Climb to camp by the lake: Follow the well developed trail from the trailhead/parking. After a gradual start this trail soon climbs quite steeply in many zig-zag turns until it arrives at the small hut and a very strange looking WC overlooking the lake. There are several additional camp sites a bit further onwards, lower and closer to the lake. You gain about 1150 vertical meter on this leg of the route.
One is supposed to reserve and pay for a camping slot. This is essentially impossible for people that do not live in the Vancouver area. When we were there, no dates available in the next 5 weeks.
Route from the lake to the summit:
Hike on a trail to the lower end of the glacier. Proceed a bit up along the rocks and pick a convenient place to get onto the glacier. This glacier has crevasses, but it is not difficult to find a route up and across the lower part in order to gain the col between Parkhurst Mountain (north) and Wedge Mountain. Obviously, any team should use a rope and have crampons and ice axe when crossing this glacier.

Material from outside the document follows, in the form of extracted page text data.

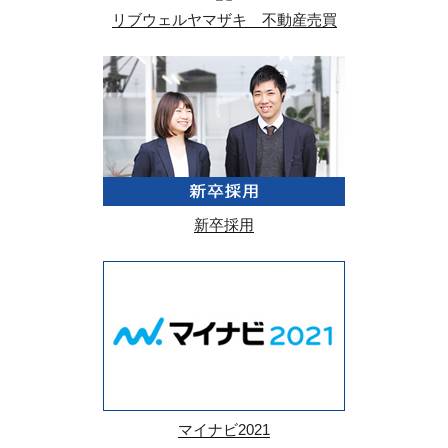
リブウェルヤマザキ 不動産売買
新卒採用
マイナビ2021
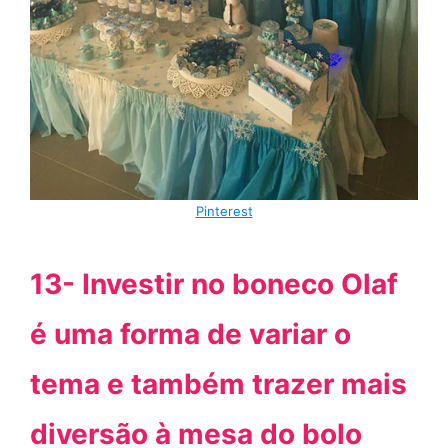
Pinterest
13- Investir no boneco Olaf
é uma forma de variar o
tema e também trazer mais
diversão à mesa do bolo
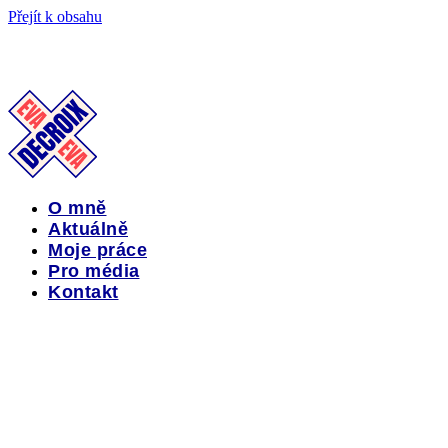
Přejít k obsahu
O mně
Aktuálně
Moje práce
Pro média
Kontakt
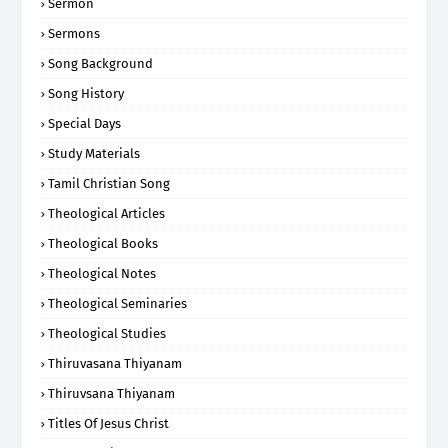
Sermon
Sermons
Song Background
Song History
Special Days
Study Materials
Tamil Christian Song
Theological Articles
Theological Books
Theological Notes
Theological Seminaries
Theological Studies
Thiruvasana Thiyanam
Thiruvsana Thiyanam
Titles Of Jesus Christ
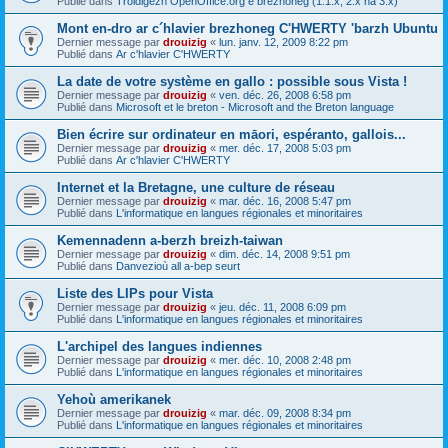
Publié dans
Troidigezh OpenOffice.org e brezhoneg (1.1.x, 2.x ha 3.x)
Mont en-dro ar c´hlavier brezhoneg C'HWERTY 'barzh Ubuntu
Dernier message par
drouizig
«
lun. janv. 12, 2009 8:22 pm
Publié dans
Ar c'hlavier C'HWERTY
La date de votre système en gallo : possible sous Vista !
Dernier message par
drouizig
«
ven. déc. 26, 2008 6:58 pm
Publié dans
Microsoft et le breton - Microsoft and the Breton language
Bien écrire sur ordinateur en māori, espéranto, gallois...
Dernier message par
drouizig
«
mer. déc. 17, 2008 5:03 pm
Publié dans
Ar c'hlavier C'HWERTY
Internet et la Bretagne, une culture de réseau
Dernier message par
drouizig
«
mar. déc. 16, 2008 5:47 pm
Publié dans
L'informatique en langues régionales et minoritaires
Kemennadenn a-berzh breizh-taiwan
Dernier message par
drouizig
«
dim. déc. 14, 2008 9:51 pm
Publié dans
Danvezioù all a-bep seurt
Liste des LIPs pour Vista
Dernier message par
drouizig
«
jeu. déc. 11, 2008 6:09 pm
Publié dans
L'informatique en langues régionales et minoritaires
L'archipel des langues indiennes
Dernier message par
drouizig
«
mer. déc. 10, 2008 2:48 pm
Publié dans
L'informatique en langues régionales et minoritaires
Yehoù amerikanek
Dernier message par
drouizig
«
mar. déc. 09, 2008 8:34 pm
Publié dans
L'informatique en langues régionales et minoritaires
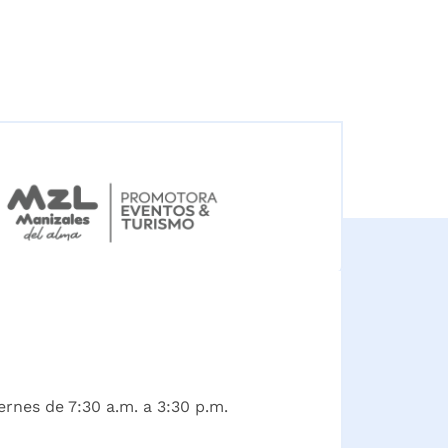
ernes de 7:30 a.m. a 3:30 p.m.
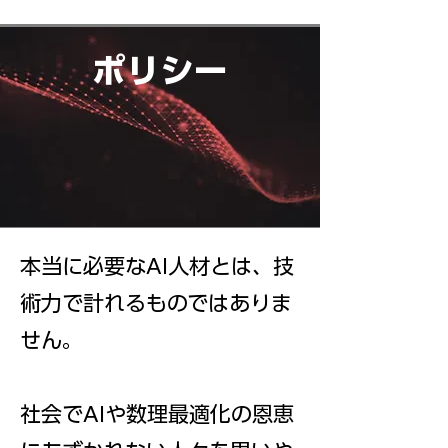
ポリシー
本当に必要なAI人材とは、技
術力で計れるものではありま
せん。
社会でAIや数理最適化の恩恵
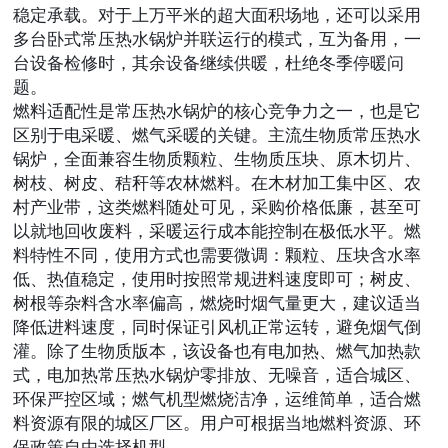
稳定承载。对于上万平米的超大面积场地，还可以采用
多台卧式常压热水锅炉并联运行的模式，互为备用，一
台设备检修时，其余设备继续供暖，杜绝冬季停暖问
题。
燃料适配性是常压热水锅炉的核心竞争力之一，也是它
区别于电采暖、燃气采暖的关键。主流生物质常压热水
锅炉，全面兼容生物质颗粒、生物质压块、原木切片、
树枝、树皮、秸秆等农林燃料。在木材加工集中区、农
村产业带，这类燃料随处可见，采购价格低廉，甚至可
以就地回收废料，采暖运行成本能控制在极低水平。燃
料特性不同，使用方式也需要微调：颗粒、压块含水率
低、热值稳定，使用时按照常规进料速度即可；树皮、
树根等杂料含水率偏高，燃烧时烟气量更大，建议适当
降低进料速度，同时保证引风机正常运转，避免烟气倒
灌。除了生物质版本，该设备也有电加热、燃气加热款
式，电加热常压热水锅炉零排放、无噪音，适合城区、
环保严控区域；燃气机型燃烧洁净，运维简单，适合燃
料资源有限的城区厂区。用户可根据当地燃料资源、环
保政策自由选择机型。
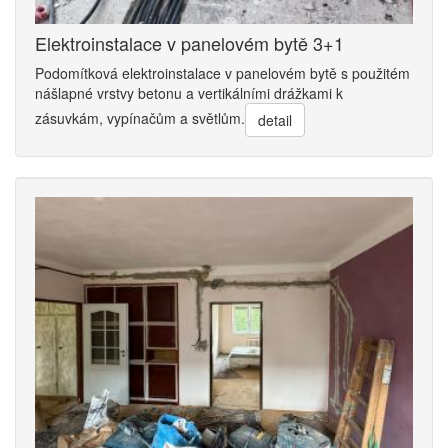
Elektroinstalace v panelovém bytě 3+1
Podomítková elektroinstalace v panelovém bytě s použitém
nášlapné vrstvy betonu a vertikálními drážkami k
zásuvkám, vypínačům a světlům.
detail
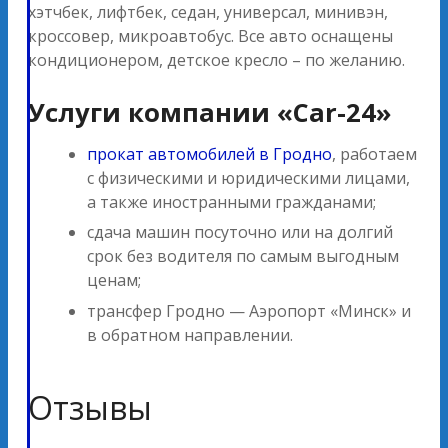
хэтчбек, лифтбек, седан, универсал, минивэн,
кроссовер, микроавтобус. Все авто оснащены
кондиционером, детское кресло – по желанию.
Услуги компании «Car-24»
прокат автомобилей в Гродно
, работаем
с физическими и юридическими лицами,
а также иностранными гражданами;
сдача машин посуточно или на долгий
срок без водителя по самым выгодным
ценам;
трансфер Гродно — Аэропорт «Минск» и
в обратном направлении.
Отзывы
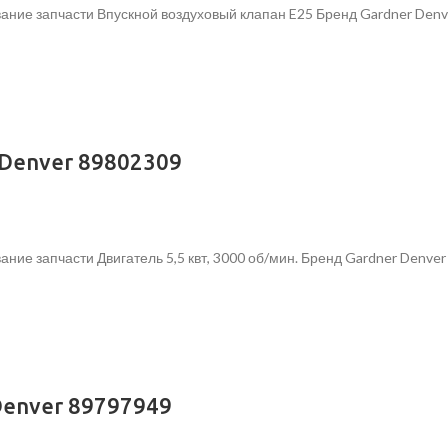
ание запчасти Впускной воздуховый клапан E25 Бренд Gardner Denv
 Denver 89802309
ние запчасти Двигатель 5,5 квт, 3000 об/мин. Бренд Gardner Denve
Denver 89797949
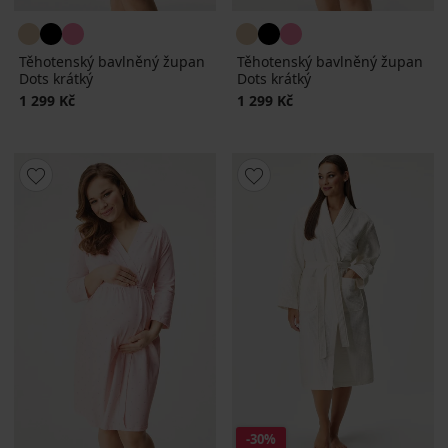
Těhotenský bavlněný župan
Těhotenský bavlněný župan
Dots krátký
Dots krátký
1 299 Kč
1 299 Kč
-30%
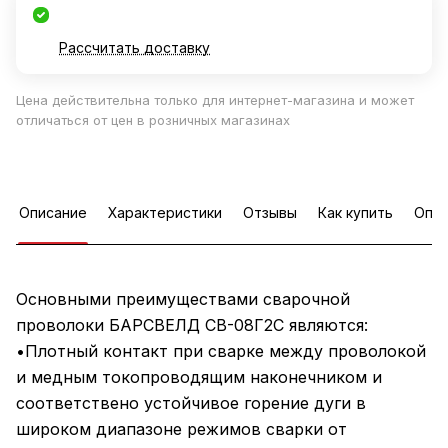
Рассчитать доставку
Цена действительна только для интернет-магазина и может
отличаться от цен в розничных магазинах
Описание
Характеристики
Отзывы
Как купить
Опла
Основными преимуществами сварочной
проволоки БАРСВЕЛД СВ-08Г2С являются:
•Плотный контакт при сварке между проволокой
и медным токопроводящим наконечником и
соответствено устойчивое горение дуги в
широком диапазоне режимов сварки от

Next, ascend to the col a bit higher than 2300 meter and descend on the other (west) side. Do not traverse in order to keep your elevation, it is best to just descend, aiming for a very distinct snow ramp that gains a pretty distinct ridge as seen from the col. Ascend this snow ramp and gain the ridge. Crampons and ice axe are needed. The snow is moderate, slightly steeper as you curve right near the top.
This ridge now leads (pretty flat) directly to the broad west ridge of Wedge Mountain. Ascend up across an initial section of talus, quite many rocks are a bit unstable and move when stepåped on. Higher up, one may follow a rock rib or ascend on more scree, then more talus near the top of the slope. The route finally gains a broad and fairly level north-west ridge that may be easily followed to the summit.
I did this climb with Åke Dahlen, James Barlow, Rob Woodall and Pete Ellis. After a motel stay in Pemberton, we drove to the trailhead and started up the trail around 1000. The climb to the lake took about 3 hours (with a rest along the way), arriving there around 1300. We had no prior information about the red tape with advance reservation if one wanted to camp. We carried two tents, but in order to avoid camping, since a permit was impossible to get, we stayed in the small hut.
The next morning, we started out already at 0600. We knew it would be a long day. Åke and I were near the end of our trip, having flights back to Norway already the following day.
I had no difficulties navigating across the glacier and we made the col south of Parkhurst Mountain around 0830.
The snow ramp provides a nice access to Wedge, however, the remaining route up to the final ridge was a pretty long walk on and among unstable rocks. We arrived at the summit at 1130, so 5.5 hours up.
We had limited views due to clouds, but still got good impressions of a pretty landscape. The return hike took only slightly more than 4 hours, back at the hut by the lake shortly after 1600. After a short rest as well as reorganizing gear and backpacks, we started down at 1640 and arrived at the parking at 1835. That is, an overall trip time slightly exceeding 12 hours.
It was time to say farewell, James was returning home, while Rob and Pete intended to head north for more ultra peaks. Åke and I drove to Squamish in order to stay our last night a bit closer to Vancouver.
This ended my 2018 trip to British Columbia. Many thanks to my son Pål Jørgen for good company the first 2 weeks and to my friend Åke Dahlen that participated in the last 3 weeks. We had a nice trip together on the Columbia Icefields.